Re: [RFC PATCH 03/35] libceph: Add a new data container type, ceph_databuf

David Howells <dhowells@xxxxxxxxxx> · Mon, 17 Mar 2025 11:27:37 +0000

Viacheslav Dubeyko <Slava.Dubeyko@xxxxxxx> wrote:

> > +struct ceph_databuf {
> > +	struct bio_vec	*bvec;		/* List of pages */
> 
> So, maybe we need to think about folios now?

Yeah, I know...  but struct bio_vec has a page pointer and may point to
non-folio type pages.  This stuff is still undergoing evolution as Willy works
on reducing struct page.

What I'm pondering is changing struct folio_queue to take a list of { folio,
offset, len } rather than using a folio_batch with a simple list of folios.
It doesn't necessarily help with DIO, though, but there we're given an
iterator we're required to use.

One of the things I'd like to look at for ceph as well is using the page frag
allocator[*] to get small pieces of memory for stashing protocol data in
rather than allocating full-page buffers.

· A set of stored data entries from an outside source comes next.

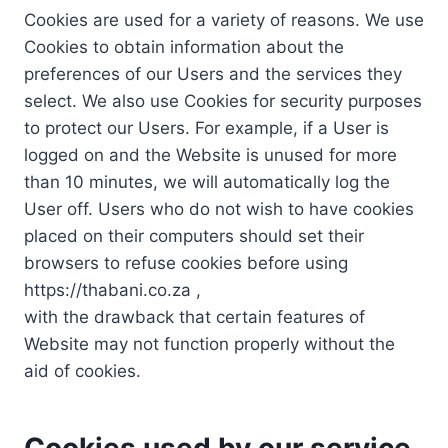
Cookies are used for a variety of reasons. We use
Cookies to obtain information about the
preferences of our Users and the services they
select. We also use Cookies for security purposes
to protect our Users. For example, if a User is
logged on and the Website is unused for more
than 10 minutes, we will automatically log the
User off. Users who do not wish to have cookies
placed on their computers should set their
browsers to refuse cookies before using
https://thabani.co.za ,
with the drawback that certain features of
Website may not function properly without the
aid of cookies.
Cookies used by our service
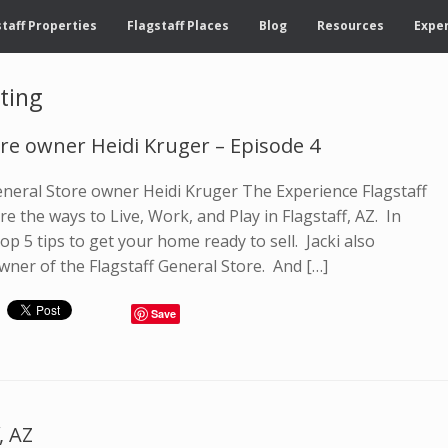
taff Properties
Flagstaff Places
Blog
Resources
Exper
ting
ore owner Heidi Kruger – Episode 4
General Store owner Heidi Kruger The Experience Flagstaff
e the ways to Live, Work, and Play in Flagstaff, AZ. In
op 5 tips to get your home ready to sell. Jacki also
wner of the Flagstaff General Store. And […]
Save
, AZ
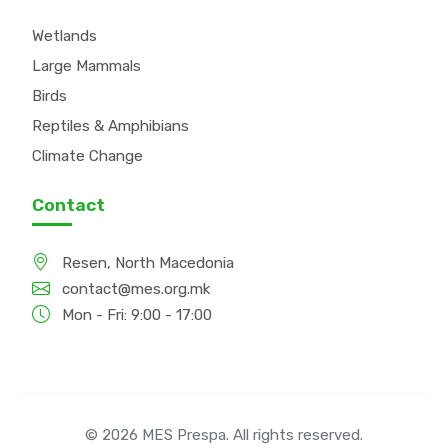
Wetlands
Large Mammals
Birds
Reptiles & Amphibians
Climate Change
Contact
Resen, North Macedonia
contact@mes.org.mk
Mon - Fri: 9:00 - 17:00
© 2026 MES Prespa. All rights reserved.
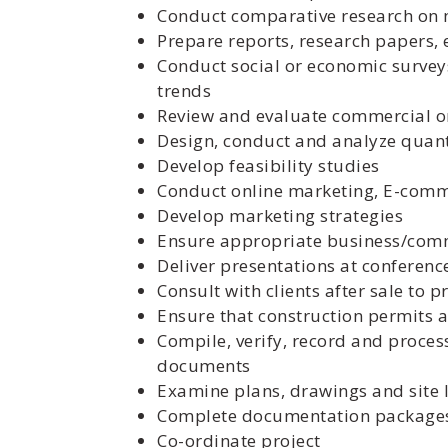
Conduct comparative research on m
Prepare reports, research papers, e
Conduct social or economic surveys
trends
Review and evaluate commercial o
Design, conduct and analyze quanti
Develop feasibility studies
Conduct online marketing, E-com
Develop marketing strategies
Ensure appropriate business/comme
Deliver presentations at conferen
Consult with clients after sale to 
Ensure that construction permits 
Compile, verify, record and process
documents
Examine plans, drawings and site 
Complete documentation packages
Co-ordinate project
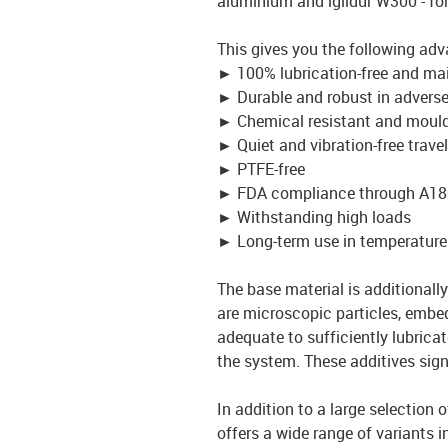
aluminium and iglidur W300 - fo
This gives you the following ad
►
100% lubrication-free and ma
►
Durable and robust in advers
►
Chemical resistant and mould
►
Quiet and vibration-free travel
►
PTFE-free
►
FDA compliance through A18
►
Withstanding high loads
►
Long-term use in temperature
The base material is additionally 
are microscopic particles, embed
adequate to sufficiently lubrica
the system. These additives signi
In addition to a large selection 
offers a wide range of variants i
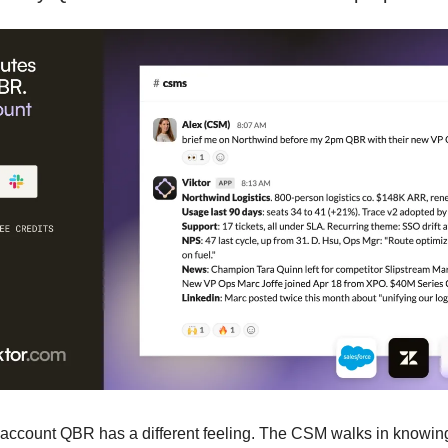
-account QBR has a different feeling. The CSM walks in knowin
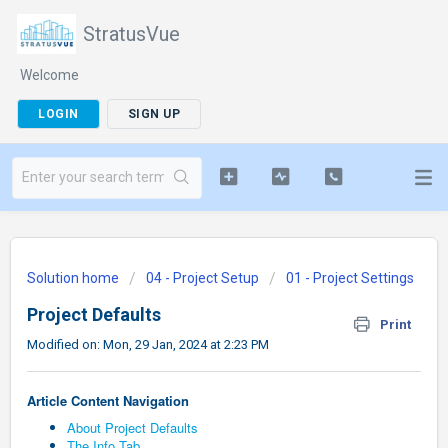
StratusVue
Welcome
LOGIN
SIGN UP
Solution home
04 - Project Setup
01 - Project Settings
Project Defaults
Print
Modified on: Mon, 29 Jan, 2024 at 2:23 PM
Article Content Navigation
About Project Defaults
The Info Tab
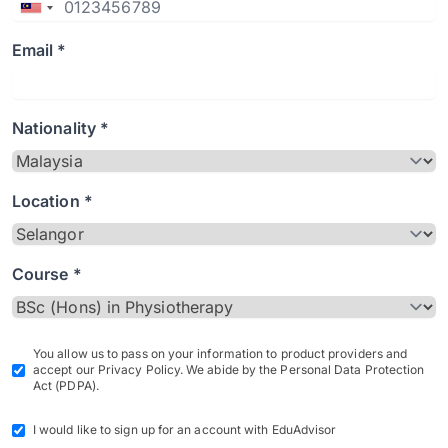
Email *
Nationality *
Location *
Course *
You allow us to pass on your information to product providers and
accept our Privacy Policy. We abide by the Personal Data Protection
Act (PDPA).
I would like to sign up for an account with EduAdvisor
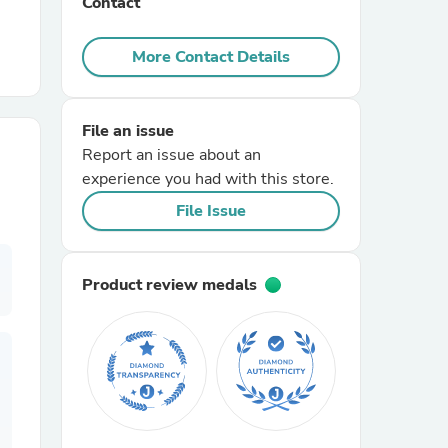
Contact
r Chairs
More Contact Details
File an issue
Report an issue about an
experience you had with this store.
File Issue
es
Product review medals
ing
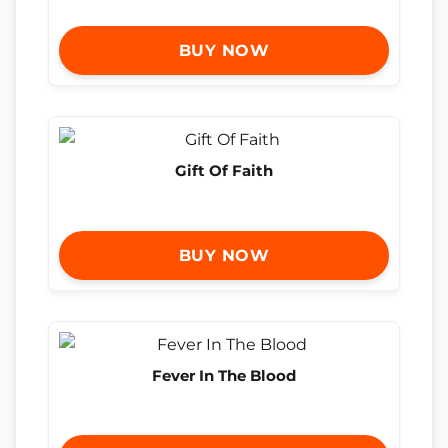
BUY NOW
Gift Of Faith
BUY NOW
Fever In The Blood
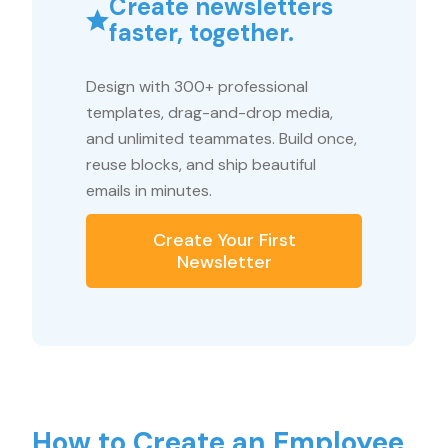
Create newsletters
faster, together.
Design with 300+ professional
templates, drag-and-drop media,
and unlimited teammates. Build once,
reuse blocks, and ship beautiful
emails in minutes.
Create Your First
Newsletter
How to Create an Employee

[*] Memory allocated from the page frag allocator can be used with
MSG_SPLICE_PAGES as its lifetime is controlled by the refcount.  Now, we could
probably have a page frag allocator that uses folios rather than non-folio
pages for network filesystem use.  That could be of use to afs and cifs also.

As I mentioned, in a previous reply, how to better integrate folioq/bvec is
hopefully up for discussion at LSF/MM next week.

> > +static inline void ceph_databuf_append_page(struct ceph_databuf *dbuf,
> > +					    struct page *page,
> > +					    unsigned int offset,
> > +					    unsigned int len)
> > +{
> > +	BUG_ON(dbuf->nr_bvec >= dbuf->max_bvec);
> > +	bvec_set_page(&dbuf->bvec[dbuf->nr_bvec++], page, len, offset);
> > +	dbuf->iter.count += len;
> > +	dbuf->iter.nr_segs++;
> 
> Why do we assign len to dbuf->iter.count but only increment
> dbuf->iter.nr_segs?

Um, because it doesn't?  It adds len to dbuf->iter.count.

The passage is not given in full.